US Economy Diffusion Index

  • The index was constructed by aggregating the directional changes of the three metrics.
  • A rolling mean over 7 months was applied to reduce noise and highlight long-term trends.

Key Observations:

  • The diffusion index showed periods of strong positive values, indicative of economic growth phases. (See Figure 1)
  • Negative values often aligned with economic slowdowns or recessions.
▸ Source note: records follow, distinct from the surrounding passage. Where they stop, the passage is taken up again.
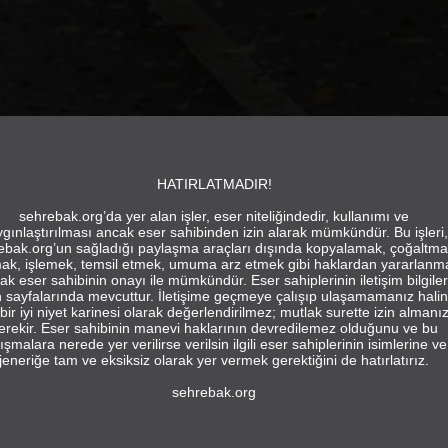
HATIRLATMADIR!
sehrebak.org’da yer alan işler, eser niteliğindedir, kullanımı ve
gınlaştırılması ancak eser sahibinden izin alarak mümkündür. Bu işleri,
ebak.org’un sağladığı paylaşma araçları dışında kopyalamak, çoğaltma
ak, işlemek, temsil etmek, umuma arz etmek gibi haklardan yararlanm
ak eser sahibinin onayı ile mümkündür. Eser sahiplerinin iletişim bilgiler
in sayfalarında mevcuttur. İletişime geçmeye çalışıp ulaşamamanız hali
bir iyi niyet karinesi olarak değerlendirilmez; mutlak surette izin almanı
erekir. Eser sahibinin manevi haklarının devredilemez olduğunu ve bu
ışmalara nerede yer verilirse verilsin ilgili eser sahiplerinin isimlerine ve
jeneriğe tam ve eksiksiz olarak yer vermek gerektiğini de hatırlatırız.
sehrebak.org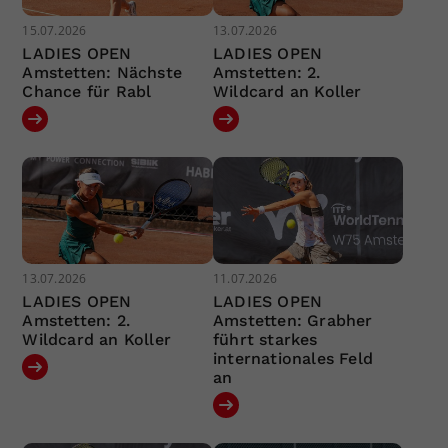
15.07.2026
13.07.2026
LADIES OPEN
LADIES OPEN
Amstetten: Nächste
Amstetten: 2.
Chance für Rabl
Wildcard an Koller
13.07.2026
11.07.2026
LADIES OPEN
LADIES OPEN
Amstetten: 2.
Amstetten: Grabher
Wildcard an Koller
führt starkes
internationales Feld
an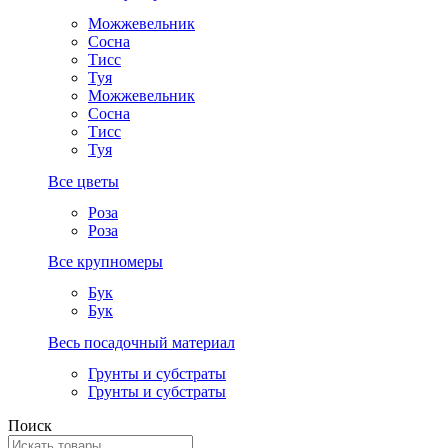
Можжевельник
Сосна
Тисс
Туя
Можжевельник
Сосна
Тисс
Туя
Все цветы
Роза
Роза
Все крупномеры
Бук
Бук
Весь посадочный материал
Грунты и субстраты
Грунты и субстраты
Поиск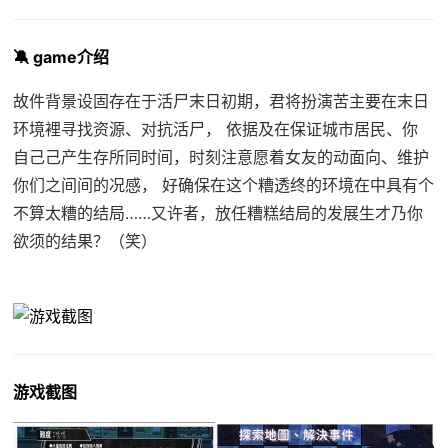
🔕 game介绍
故件背景设固存在于活尸末日初期，君将扮演苦主要在末日
环境裡寻找资源、对抗活尸， 依据及在保证城市居民、你
自己己产生存所同时间，时刻注意愿着女友的动面向、维护
你们之间间的况感， 好确保在这个糟透终的环境在中具有个
不算太糟的结局……又许者，放任糟糕结局的发展生才乃你
欲须的结果？（笑）
游戏截图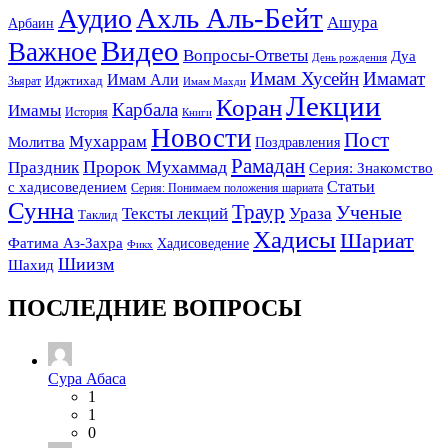
Ахль Аль-Бейт
Аудио
Ашура
Арбаин
Видео
Важное
Вопросы-Ответы
Дуа
День рождения
Имам Хусейн
Имамат
Имам Али
Зьярат
Иджтихад
Имам Махди
Лекции
Коран
Карбала
Имамы
История
Книги
Новости
Пост
Мухаррам
Молитва
Поздравления
Рамадан
Праздник
Пророк Мухаммад
Серия: Знакомство
Статьи
с хадисоведением
Серия: Понимаем положения шариата
Сунна
Траур
Ученые
Тексты лекций
Ураза
Таклид
Хадисы
Шариат
Фатима Аз-Захра
Хадисоведение
Фикх
Шиизм
Шахид
ПОСЛЕДНИЕ ВОПРОСЫ
Сура Абаса
1
1
0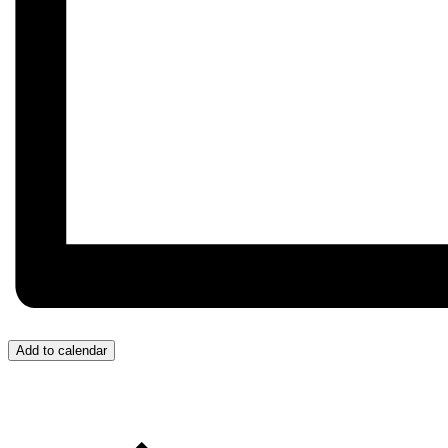
Add to calendar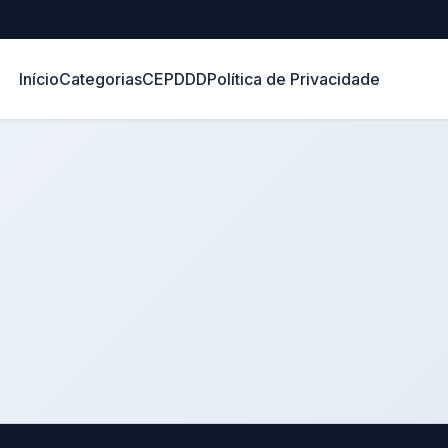
Início
Categorias
CEP
DDD
Política de Privacidade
Chicago Fed National Activity Index

  • The CFNAI provides a composite view of economic activity and inflationary pressures. (See Figure 3)
  • Monthly values ranged widely, reflecting fluctuations in national economic activity.

Correlation Analysis

  • The correlation coefficient between the US Economy Diffusion Index and CFNAI was calculated to be 0.0303, indicating a weak positive relationship. (See Figure 2)

Interpretation:

  • While the two indices measure different aspects of the economy, their low correlation suggests complementary insights rather than redundancy.

Comparison of Indices

  • Side-by-side plots demonstrated distinct temporal patterns, emphasizing the differing scopes of the indices. (See Figure 4)
  • Both indices highlighted key economic events, but their magnitudes and directions varied.

Discussion and Insights

Methodological Robustness

  • The use of first differences and sign analysis allowed for a simplified yet informative view of economic dynamics.
  • Rolling averages and smoothers effectively mitigated noise, enhancing interpretability.

Applications

  • Policymakers can leverage these indices to assess economic health and make informed decisions.
  • Businesses can utilize diffusion indices to anticipate economic conditions and strategize accordingly.

Conclusion

This study highlights the utility of diffusion indices as tools for economic analysis. By synthesizing data from diverse metrics, these indices provide a coherent narrative of economic trends. Future work could extend this analysis by incorporating additional economic variables or exploring advanced modeling techniques, such as machine learning, to enhance predictive accuracy.